Look through the listing below for the string "phone". Show each line where it occurs.

■ ■ ■ ■

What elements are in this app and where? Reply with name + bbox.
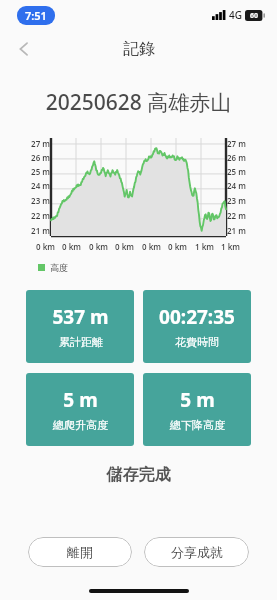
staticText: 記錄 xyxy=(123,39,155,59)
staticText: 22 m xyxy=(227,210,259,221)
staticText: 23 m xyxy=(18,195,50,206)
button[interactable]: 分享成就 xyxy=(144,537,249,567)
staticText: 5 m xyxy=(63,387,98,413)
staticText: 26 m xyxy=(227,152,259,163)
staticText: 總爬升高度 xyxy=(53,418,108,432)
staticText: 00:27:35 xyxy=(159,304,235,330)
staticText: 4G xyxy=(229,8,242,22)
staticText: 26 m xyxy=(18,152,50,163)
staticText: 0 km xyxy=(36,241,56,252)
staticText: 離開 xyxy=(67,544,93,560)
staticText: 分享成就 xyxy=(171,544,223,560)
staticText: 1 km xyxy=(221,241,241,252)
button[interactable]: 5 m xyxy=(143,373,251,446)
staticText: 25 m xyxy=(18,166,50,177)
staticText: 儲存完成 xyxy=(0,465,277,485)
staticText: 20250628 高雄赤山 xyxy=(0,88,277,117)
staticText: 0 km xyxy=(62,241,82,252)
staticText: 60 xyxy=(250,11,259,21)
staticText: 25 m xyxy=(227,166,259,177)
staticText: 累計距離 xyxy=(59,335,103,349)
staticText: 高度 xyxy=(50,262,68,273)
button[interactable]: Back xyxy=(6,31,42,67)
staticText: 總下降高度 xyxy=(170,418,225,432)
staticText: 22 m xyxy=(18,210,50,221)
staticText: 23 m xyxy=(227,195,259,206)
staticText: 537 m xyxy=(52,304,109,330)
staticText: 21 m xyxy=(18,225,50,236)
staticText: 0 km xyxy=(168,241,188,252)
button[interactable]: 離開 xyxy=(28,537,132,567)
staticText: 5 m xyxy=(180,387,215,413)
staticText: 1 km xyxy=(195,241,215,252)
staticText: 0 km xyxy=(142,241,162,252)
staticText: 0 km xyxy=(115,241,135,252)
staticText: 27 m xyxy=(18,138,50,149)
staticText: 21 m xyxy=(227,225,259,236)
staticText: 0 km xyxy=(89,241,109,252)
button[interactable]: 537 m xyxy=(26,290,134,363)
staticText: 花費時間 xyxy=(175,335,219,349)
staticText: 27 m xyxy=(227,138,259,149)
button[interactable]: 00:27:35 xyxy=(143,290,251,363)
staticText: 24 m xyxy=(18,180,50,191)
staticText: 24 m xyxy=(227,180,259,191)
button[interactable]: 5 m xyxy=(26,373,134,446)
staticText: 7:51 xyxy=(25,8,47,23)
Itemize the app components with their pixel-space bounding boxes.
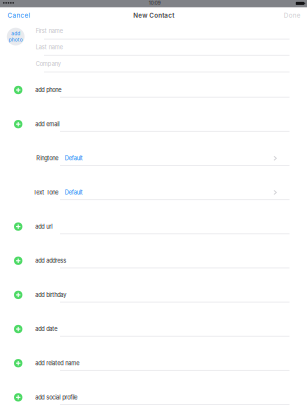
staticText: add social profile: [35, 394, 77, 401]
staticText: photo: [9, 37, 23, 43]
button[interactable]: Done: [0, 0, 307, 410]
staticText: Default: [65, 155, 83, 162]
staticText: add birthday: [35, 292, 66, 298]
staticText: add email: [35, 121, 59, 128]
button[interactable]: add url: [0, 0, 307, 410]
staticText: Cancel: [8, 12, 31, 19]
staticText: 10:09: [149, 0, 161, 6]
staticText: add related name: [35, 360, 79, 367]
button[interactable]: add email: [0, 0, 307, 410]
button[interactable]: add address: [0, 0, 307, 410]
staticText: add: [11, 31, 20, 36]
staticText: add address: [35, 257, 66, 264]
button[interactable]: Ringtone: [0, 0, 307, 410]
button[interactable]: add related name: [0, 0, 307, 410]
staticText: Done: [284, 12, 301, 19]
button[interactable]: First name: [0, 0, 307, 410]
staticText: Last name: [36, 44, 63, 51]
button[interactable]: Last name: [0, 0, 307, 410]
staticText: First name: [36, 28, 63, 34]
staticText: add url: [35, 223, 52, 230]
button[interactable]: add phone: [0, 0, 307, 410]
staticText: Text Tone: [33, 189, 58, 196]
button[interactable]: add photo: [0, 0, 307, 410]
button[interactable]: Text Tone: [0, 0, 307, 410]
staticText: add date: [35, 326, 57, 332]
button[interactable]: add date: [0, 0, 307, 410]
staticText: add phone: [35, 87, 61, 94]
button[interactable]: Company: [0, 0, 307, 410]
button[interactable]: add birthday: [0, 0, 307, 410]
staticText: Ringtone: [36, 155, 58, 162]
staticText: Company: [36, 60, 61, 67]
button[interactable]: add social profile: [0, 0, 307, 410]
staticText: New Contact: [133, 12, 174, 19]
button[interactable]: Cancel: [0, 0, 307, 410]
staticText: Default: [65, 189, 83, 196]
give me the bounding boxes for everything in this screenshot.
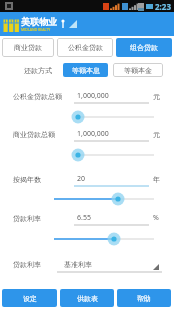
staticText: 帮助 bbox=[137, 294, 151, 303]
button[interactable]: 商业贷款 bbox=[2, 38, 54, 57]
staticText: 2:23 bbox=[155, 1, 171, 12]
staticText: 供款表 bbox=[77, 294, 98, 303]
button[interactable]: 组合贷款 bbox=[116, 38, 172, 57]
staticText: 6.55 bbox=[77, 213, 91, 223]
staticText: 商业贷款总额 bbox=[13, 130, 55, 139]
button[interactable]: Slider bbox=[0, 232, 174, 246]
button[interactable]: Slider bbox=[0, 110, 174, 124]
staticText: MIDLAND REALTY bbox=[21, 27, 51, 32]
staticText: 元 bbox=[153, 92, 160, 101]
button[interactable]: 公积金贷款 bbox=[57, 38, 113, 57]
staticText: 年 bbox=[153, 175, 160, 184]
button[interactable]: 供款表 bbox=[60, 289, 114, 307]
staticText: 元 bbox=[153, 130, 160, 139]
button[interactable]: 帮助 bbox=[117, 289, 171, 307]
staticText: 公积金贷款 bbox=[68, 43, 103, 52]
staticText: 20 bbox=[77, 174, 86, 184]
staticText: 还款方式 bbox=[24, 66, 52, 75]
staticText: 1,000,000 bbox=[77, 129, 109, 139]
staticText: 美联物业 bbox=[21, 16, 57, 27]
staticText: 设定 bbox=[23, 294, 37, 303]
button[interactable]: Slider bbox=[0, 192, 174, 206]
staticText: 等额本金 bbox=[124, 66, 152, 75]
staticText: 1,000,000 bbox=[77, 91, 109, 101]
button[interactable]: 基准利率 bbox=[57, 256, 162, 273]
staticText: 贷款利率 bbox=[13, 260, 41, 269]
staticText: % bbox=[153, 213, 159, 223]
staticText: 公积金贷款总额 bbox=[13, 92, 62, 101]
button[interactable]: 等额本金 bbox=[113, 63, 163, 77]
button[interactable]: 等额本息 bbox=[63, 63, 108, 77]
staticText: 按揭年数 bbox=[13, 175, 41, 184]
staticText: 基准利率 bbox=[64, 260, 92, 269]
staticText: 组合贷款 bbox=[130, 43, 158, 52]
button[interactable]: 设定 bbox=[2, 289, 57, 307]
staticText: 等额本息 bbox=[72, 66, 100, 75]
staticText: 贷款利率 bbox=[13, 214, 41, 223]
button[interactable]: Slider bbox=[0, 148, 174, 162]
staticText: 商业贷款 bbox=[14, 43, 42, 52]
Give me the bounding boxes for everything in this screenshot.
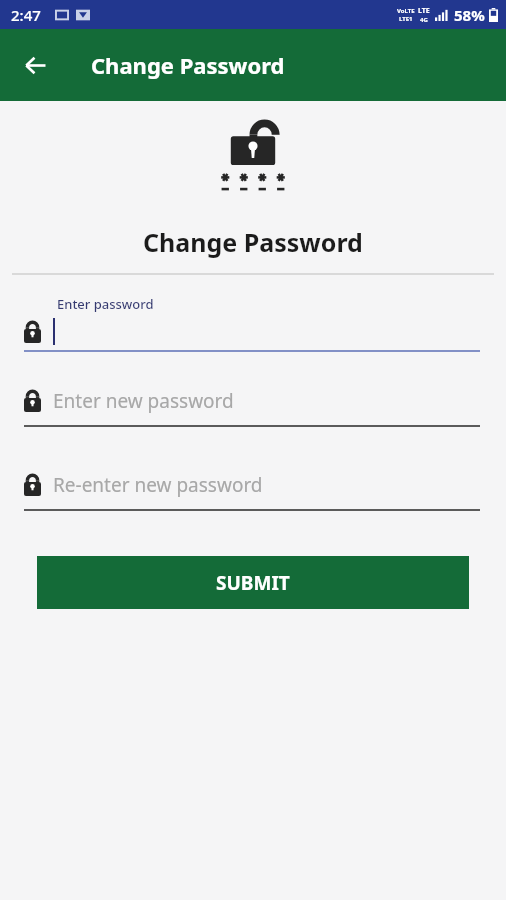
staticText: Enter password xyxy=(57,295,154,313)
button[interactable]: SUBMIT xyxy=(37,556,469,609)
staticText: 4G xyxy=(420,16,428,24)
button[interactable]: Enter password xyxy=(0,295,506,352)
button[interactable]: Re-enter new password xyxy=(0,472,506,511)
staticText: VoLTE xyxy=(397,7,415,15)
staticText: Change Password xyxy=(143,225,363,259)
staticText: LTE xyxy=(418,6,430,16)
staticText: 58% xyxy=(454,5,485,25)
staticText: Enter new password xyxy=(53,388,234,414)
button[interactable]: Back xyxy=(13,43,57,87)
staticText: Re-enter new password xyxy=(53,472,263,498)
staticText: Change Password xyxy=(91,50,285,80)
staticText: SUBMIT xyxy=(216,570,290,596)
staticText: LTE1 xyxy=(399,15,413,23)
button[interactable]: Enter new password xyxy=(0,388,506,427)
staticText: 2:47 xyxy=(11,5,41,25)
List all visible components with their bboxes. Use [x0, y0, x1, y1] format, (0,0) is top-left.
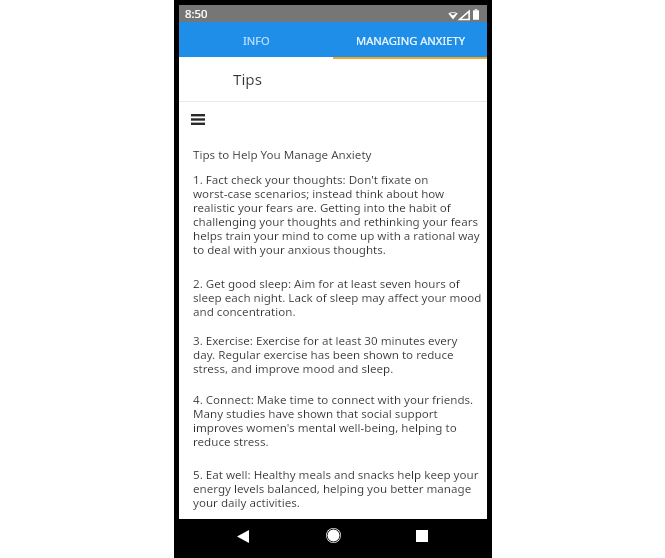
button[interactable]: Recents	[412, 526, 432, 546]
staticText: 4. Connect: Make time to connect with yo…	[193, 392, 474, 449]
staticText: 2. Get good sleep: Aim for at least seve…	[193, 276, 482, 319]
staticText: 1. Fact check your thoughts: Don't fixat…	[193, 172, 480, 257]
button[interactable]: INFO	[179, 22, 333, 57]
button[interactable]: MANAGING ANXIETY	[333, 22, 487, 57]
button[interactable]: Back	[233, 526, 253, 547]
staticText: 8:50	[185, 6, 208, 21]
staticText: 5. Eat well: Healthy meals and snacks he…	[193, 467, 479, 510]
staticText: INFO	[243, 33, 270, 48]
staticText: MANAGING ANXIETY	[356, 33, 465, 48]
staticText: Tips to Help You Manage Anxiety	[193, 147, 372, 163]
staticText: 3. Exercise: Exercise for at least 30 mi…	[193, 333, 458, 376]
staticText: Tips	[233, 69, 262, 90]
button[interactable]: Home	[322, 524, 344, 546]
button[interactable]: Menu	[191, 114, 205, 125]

■ ■ ■ ■

* _TASK RESULT_
button[interactable]: add phone: [0, 0, 307, 410]
staticText: add phone: [35, 87, 61, 94]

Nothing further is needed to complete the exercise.